Again this year, the day itself and the days leading up to it were indeed bittersweet.
I have so much to be thankful for. Obviously. My five healthy and happy kids. Who again showered me with sweet homemade gifts and cards and letters that not only made me cry....like real true ugly cry, but also made me wonder how on earth I got so lucky to have these five wonderful little people love me. Just me. Because I'm their mom. They don't see my flaws. They just see love. They look up to me and trust me. They love me right back. Because I am their mom.
And for that I am so grateful.
Of course this being only the second Mother's Day spent without my mom....this day also brings many different thoughts, feelings, emotions and so many memories of her up to the surface. Not that they're not always there, I don't think one day has gone by that I don't think about her or talk to her, but on Mother's Day all these things just seem to run...deeper. more intense.

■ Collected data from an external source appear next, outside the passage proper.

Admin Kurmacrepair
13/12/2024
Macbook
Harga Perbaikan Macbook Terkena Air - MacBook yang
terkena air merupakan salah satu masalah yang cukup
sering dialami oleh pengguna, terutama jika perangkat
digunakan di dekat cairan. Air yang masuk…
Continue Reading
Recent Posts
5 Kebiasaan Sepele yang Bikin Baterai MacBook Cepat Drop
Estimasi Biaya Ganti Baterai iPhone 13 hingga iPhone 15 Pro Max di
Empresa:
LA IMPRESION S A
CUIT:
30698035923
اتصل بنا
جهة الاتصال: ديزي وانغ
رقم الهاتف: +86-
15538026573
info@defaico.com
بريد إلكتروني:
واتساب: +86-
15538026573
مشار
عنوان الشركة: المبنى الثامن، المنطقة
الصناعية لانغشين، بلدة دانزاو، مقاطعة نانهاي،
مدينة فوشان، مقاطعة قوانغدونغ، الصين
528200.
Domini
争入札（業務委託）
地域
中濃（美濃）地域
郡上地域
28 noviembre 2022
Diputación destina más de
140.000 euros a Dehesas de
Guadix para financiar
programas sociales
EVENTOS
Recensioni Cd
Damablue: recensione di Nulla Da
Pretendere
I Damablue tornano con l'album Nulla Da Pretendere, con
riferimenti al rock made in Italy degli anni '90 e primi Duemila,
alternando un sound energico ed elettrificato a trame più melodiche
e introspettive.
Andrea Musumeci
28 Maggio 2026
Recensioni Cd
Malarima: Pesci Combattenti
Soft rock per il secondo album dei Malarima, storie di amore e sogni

I guess looking back at what I wrote last year, I can say this year I felt differently about Mother's Day. Hopeful sign of progress? Last year I was so focused on my loss. I was devistated. Lost. Broken. Angry. And in many ways I still am all of those things, but I am also so much more.....
This Mother's Day my focus, my thoughts, were on her. Her life. What made her happy. What qualities made her such an exceptional mother and grandmother.

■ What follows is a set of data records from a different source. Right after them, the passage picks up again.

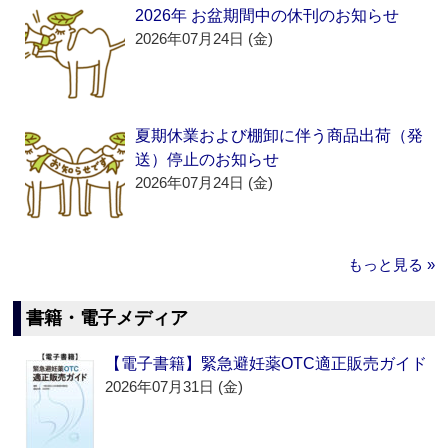
2026年 お盆期間中の休刊のお知らせ
2026年07月24日 (金)
夏期休業および棚卸に伴う商品出荷（発
送）停止のお知らせ
2026年07月24日 (金)
もっと見る »
書籍・電子メディア
【電子書籍】緊急避妊薬OTC適正販売ガイド
2026年07月31日 (金)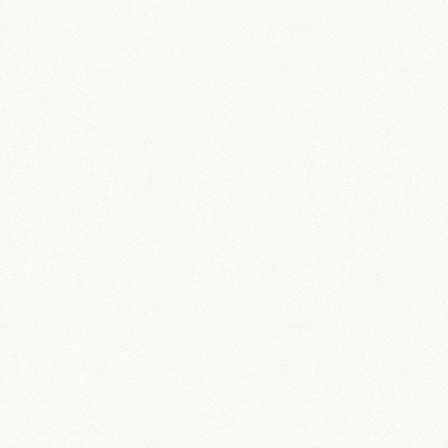
飼育 (936)
餌 (267)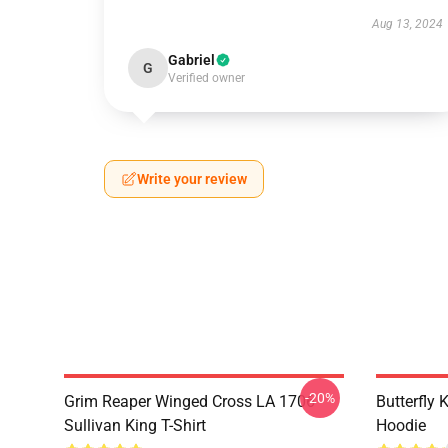
Aug 13, 2024
Gabriel
G
Verified owner
Write your review
-20%
Grim Reaper Winged Cross LA 1706
Butterfly 
Sullivan King T-Shirt
Hoodie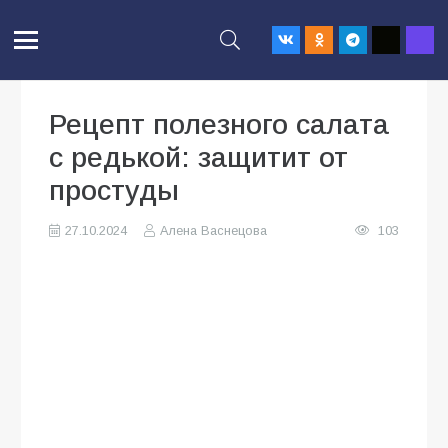
Рецепт полезного салата
с редькой: защитит от
простуды
27.10.2024
Алена Васнецова
103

This year the constant stream of memories were so much more sweet than bitter. I have so many memories of her, of her funny quirks, her smile, her laughter, her constant desire to be surrounded by her family....
The way she lived her life and even the way she accepted her own dying she taught me so much. About life, about love, about being a mother.
Again, I am so grateful.
For the time we did have.
For all that I've learned from her life.